EARTH SCIENCES AND HUMAN CONSTRUCTIONS
Print ISSN: 2944-9154, E-ISSN: 2944-9006 An Open Access International Journal of Earth Sciences and Human Constructions
Volume 5, 2025
Study on Some Neutronics Behavior of Low Enriched Uranium Salt Composition Proposed for a Molten Salt Reactor (MSR) Using the OpenMC Monte Carlo Method
Authors: , , ,
Abstract: The molten salt reactor (MSR) is a type of GEN-IV advanced reactor that uses melt combinations of heavy metal elements and molten salt as fuel and coolant. Molten salt reactors (MSRs) are fourth-generation reactors that are built to be safe, have no risk of core meltdown, and can be fed and processed online. This study examines the neutronics properties of a conventional MSR using Monte-Carlo and OpenMC codes.

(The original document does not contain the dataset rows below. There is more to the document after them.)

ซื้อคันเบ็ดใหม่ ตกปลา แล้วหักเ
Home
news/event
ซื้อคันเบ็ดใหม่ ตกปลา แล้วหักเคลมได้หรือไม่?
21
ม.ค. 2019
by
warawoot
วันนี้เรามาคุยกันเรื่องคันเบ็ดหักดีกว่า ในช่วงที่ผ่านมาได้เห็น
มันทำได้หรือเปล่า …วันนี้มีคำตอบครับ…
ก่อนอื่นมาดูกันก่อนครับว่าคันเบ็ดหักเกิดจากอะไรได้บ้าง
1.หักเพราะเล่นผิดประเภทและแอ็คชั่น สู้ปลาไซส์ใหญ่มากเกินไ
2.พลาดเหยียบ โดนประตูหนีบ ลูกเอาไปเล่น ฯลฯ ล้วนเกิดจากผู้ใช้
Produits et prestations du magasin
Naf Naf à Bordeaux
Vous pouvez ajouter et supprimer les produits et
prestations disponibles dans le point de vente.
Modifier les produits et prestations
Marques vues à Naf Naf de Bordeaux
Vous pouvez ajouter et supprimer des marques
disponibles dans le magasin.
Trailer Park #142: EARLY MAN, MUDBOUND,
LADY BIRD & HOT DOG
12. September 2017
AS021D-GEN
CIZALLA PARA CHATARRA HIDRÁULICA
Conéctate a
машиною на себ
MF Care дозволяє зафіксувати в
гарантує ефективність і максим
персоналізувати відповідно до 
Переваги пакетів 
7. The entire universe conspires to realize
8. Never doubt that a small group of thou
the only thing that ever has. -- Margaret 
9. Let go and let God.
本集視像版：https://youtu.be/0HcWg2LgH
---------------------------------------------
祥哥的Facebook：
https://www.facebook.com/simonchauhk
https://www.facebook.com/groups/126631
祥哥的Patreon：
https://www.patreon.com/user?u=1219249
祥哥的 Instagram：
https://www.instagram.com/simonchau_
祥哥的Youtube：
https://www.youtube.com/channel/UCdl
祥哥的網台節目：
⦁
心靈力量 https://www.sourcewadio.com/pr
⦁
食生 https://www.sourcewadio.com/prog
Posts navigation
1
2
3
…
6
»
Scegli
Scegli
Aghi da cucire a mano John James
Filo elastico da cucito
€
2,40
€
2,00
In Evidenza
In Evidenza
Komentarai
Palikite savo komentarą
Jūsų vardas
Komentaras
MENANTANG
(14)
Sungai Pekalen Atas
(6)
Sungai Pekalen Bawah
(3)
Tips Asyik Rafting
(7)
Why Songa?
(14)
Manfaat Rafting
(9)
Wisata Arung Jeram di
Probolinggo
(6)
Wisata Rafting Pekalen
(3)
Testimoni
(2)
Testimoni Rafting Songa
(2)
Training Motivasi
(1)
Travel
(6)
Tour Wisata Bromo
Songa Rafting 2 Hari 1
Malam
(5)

MSR cores with varying low-enriched 235U coolant salt compositions were tested to determine the optimal fuel salt composition. To assess non-proliferation, neutronics and safety were tested on low-enriched uranium fuel with different coolant salt compositions for MSR. OpenMC was used to create and simulate eight reactor cores with various fuel compositions. These computations were completed in 35 cycles, with 3000 particles per cycle, while 5 cycles were skipped to avoid statistical errors. For fission rates, temperature reactivity feedback, conversion ratio, and neutron spectra calculations, statistical errors were reduced to 1.9% and 63 pcm for keff values, respectively. All computations are performed using the nuclear data libraries JEFF3.3 and END/B VIII.0. The burnup of fissionable materials and neutron toxicity were investigated. The fission rates of U-235, Pu-239, Xe-135 and Pu-241 were investigated in relation to burnup. The neutronic evaluation of standard fuel salt composition for the ORNL molten salt reactor was performed using OpenMC during normal operation and compared to the experimental value in terms of effective multiplication factor for validation (keff), which was 0.06%. MSRs are passively safe because of the negative temperature reactivity coefficient of fuel salt. Because of their increased atom density, conversion ratio, and FoM, cooling salts like 73%LiF-27%UF4 may be suitable carrier salts. This study outlines the problems, challenges, and development trends for MSR multi-physics models in order to guide future research. This work serves as a reference for molten salt reactor core design using an ideal fuel salt composition of 73% LiF-27%UF4.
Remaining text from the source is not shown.